Experts are not exactly sure what causes asthma. It may be caused by a mix of inherited and environmental factors. People with asthma may have no symptoms until they are exposed to an allergen or trigger.
Inside your lungs there are branching airways made of stretchy tissue. Each airway is wrapped with bands of muscle. The airways get smaller as they go deeper into the lungs. The smallest airways end in clusters of tiny balloon-like air sacs (alveoli). These clusters are surrounded by blood vessels. When you breathe in (inhale), air enters the lungs. It travels down through the airways until it reaches the air sacs. When you breathe out (exhale), air travels up through the airways and out of the lungs. The airways make mucus that traps particles you breathe in. Normally, the mucus is then swept out of the lungs by tiny hairs (cilia) that line the airways. The mucus is swallowed or coughed up during your day.
What the lungs do
The air you inhale contains oxygen. When oxygen reaches the air sacs, it passes into the blood vessels around the sacs. Your blood then sends oxygen to all of your cells. As you exhale, carbon dioxide is removed in a similar way from the blood around the air sacs, and then from your body.
When you have asthma
People with asthma have very sensitive airways. This means the airways react to certain things called triggers. Triggers can include pollen, dust, or smoke. Triggers cause inflammation. This makes the airways swell and become narrow. This is a long-lasting (chronic) problem. Your airways may not always be narrow enough so that you notice breathing problems.
Symptoms of inflammation from asthma include:
A feeling of tightness in your chest
Feeling short of breath
Wheezing (a whistling noise, especially when breathing out)
Low energy or feeling tired
In some people, over time chronic mild inflammation can lead to lasting (permanent) scarring of airways and loss of lung function.

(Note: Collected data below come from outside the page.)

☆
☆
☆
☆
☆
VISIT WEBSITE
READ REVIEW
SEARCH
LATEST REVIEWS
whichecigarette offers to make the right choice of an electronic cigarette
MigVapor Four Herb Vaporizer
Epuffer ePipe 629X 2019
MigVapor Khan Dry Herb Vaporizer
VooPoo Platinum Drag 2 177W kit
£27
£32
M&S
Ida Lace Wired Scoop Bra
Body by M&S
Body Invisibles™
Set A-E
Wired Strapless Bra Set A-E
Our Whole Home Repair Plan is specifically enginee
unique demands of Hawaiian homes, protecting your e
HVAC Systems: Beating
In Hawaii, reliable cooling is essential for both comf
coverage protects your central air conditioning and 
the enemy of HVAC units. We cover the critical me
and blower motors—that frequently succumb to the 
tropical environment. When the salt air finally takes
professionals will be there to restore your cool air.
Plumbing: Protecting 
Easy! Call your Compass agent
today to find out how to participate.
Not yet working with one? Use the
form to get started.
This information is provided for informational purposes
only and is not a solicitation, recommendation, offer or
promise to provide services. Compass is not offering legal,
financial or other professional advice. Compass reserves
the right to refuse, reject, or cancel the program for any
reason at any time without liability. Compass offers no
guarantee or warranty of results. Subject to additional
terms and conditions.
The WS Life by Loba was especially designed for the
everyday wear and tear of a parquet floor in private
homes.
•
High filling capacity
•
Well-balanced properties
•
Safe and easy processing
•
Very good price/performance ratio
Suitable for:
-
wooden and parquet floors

When sensitive airways are irritated by a trigger, the muscles around the airways tighten. The lining of the airways swells. Thick, sticky mucus increases and partly clogs the airways. All of this makes it harder to breathe.
Symptoms of flare-ups may include:
Coughing, especially at night. You may not be able to sleep because of coughing.

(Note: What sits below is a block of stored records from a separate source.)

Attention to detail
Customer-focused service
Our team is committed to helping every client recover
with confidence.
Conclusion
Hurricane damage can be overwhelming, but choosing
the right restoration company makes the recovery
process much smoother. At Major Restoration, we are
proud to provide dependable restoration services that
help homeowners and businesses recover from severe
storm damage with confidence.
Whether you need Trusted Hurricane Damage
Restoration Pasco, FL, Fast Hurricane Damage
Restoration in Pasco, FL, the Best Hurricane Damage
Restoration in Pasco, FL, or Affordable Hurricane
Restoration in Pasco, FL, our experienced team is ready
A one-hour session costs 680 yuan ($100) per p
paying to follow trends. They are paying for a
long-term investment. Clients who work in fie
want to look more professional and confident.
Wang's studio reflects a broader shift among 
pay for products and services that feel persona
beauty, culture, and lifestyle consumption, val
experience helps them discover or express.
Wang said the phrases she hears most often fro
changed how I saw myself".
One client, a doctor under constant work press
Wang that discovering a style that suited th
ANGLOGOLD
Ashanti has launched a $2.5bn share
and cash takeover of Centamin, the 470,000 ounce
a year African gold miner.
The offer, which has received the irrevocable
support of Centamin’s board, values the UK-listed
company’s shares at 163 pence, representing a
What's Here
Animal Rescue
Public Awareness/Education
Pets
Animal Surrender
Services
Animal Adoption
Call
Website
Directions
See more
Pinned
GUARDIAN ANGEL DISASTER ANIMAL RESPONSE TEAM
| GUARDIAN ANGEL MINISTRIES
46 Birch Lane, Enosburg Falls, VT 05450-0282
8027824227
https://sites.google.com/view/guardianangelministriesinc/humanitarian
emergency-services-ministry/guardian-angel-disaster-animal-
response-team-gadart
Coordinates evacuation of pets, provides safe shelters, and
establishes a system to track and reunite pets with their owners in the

Getting tired or out of breath easily
Faster breathing when at rest
Flare-ups can be mild or life-threatening. In a severe flare-up, the muscle tightening, swelling, and mucus are worse. It’s very hard to breathe. Your body can't get enough oxygen and can't remove carbon dioxide. Waste gas is trapped in the alveoli. Gas exchange can’t occur. The body is not getting enough oxygen. Without oxygen, body tissues, especially brain tissue, begin to get damaged. If this goes on for long, it can lead to severe brain damage or death.

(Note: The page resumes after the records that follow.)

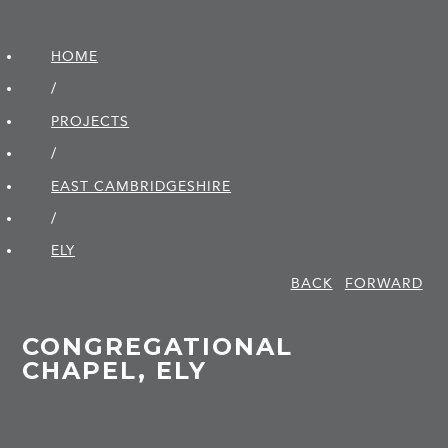
HOME
/
PROJECTS
/
EAST CAMBRIDGE­SHIRE
/
ELY
BACK
FORWARD
CONGREGATIONAL
CHAPEL, ELY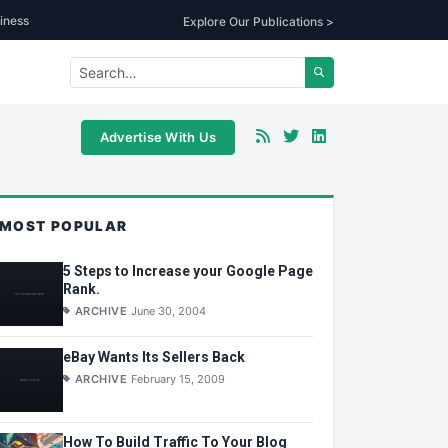
iness
Explore Our Publications >
Advertise With Us
MOST POPULAR
5 Steps to Increase your Google Page
Rank.
ARCHIVE
June 30, 2004
eBay Wants Its Sellers Back
ARCHIVE
February 15, 2009
How To Build Traffic To Your Blog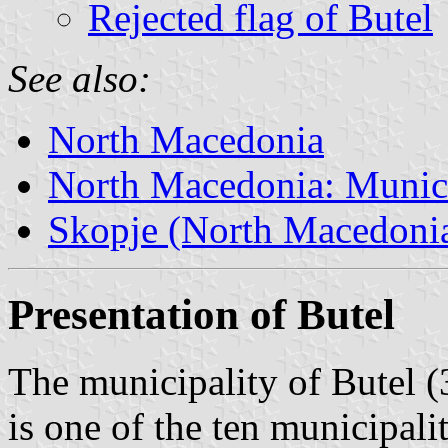
Rejected flag of Butel
See also:
North Macedonia
North Macedonia: Munici
Skopje (North Macedoni
Presentation of Butel
The municipality of Butel (
is one of the ten municipali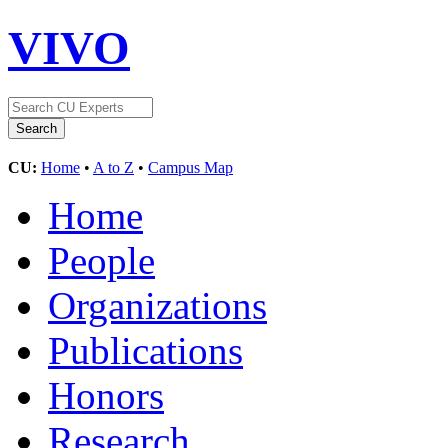
VIVO
CU:
Home
•
A to Z
•
Campus Map
Home
People
Organizations
Publications
Honors
Research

Call 911 (or have someone call for you) if you have any of these symptoms and they are not relieved right away by taking your quick-relief medicine as prescribed:
Feeling too short of breath to talk or walk
Lips or fingers turning blue
Feeling lightheaded or dizzy, as though you are about to pass out
Peak flow less than 50% of your personal best, if you use a peak flow meter
Managing your asthma
Asthma is a long-term condition. So it’s important to work with your healthcare provider to manage it. If you have asthma, you can prevent flare-ups. Develop an Asthma Action Plan with your healthcare provider. It can help control your asthma and manage your symptoms. An Asthma Action Plan also tells you and your family or friends what to do if your asthma flares up or gets worse.
Carry a medical alert ID card or wear a medical alert bracelet or necklace. This will help medical staff manage your asthma in case you can't talk easily with them. Your medical ID may include your name, asthma diagnosis, asthma medicines, allergies, and an emergency contact person.
Take your medicine as prescribed. Many people with asthma have to take daily medicines even when they feel well. This helps prevent asthma attacks. Also learn about your asthma triggers. Knowing what causes your asthma to flare up in the first place can help you prevent future breathing problems.
If you smoke, get help to quit. Don't use e-cigarettes or vaping devices because they have been linked to lung injury.
Stay up to date on your vaccines. This includes the COVID-19 vaccine and flu shot. Ask your healthcare provider what vaccines you should have.
How daily issues affect your health
Many things in your daily life impact your health. This can include transportation, money problems, housing, access to food, and child care. If you can’t get to medical appointments, you may not receive the care you need. When money is tight, it may be difficult to pay for medicines. And living far from a grocery store can make it hard to buy healthy food.
If you have concerns in any of these or other areas, talk with your healthcare team. They may know of local resources to assist you. Or they may have a staff person who can help.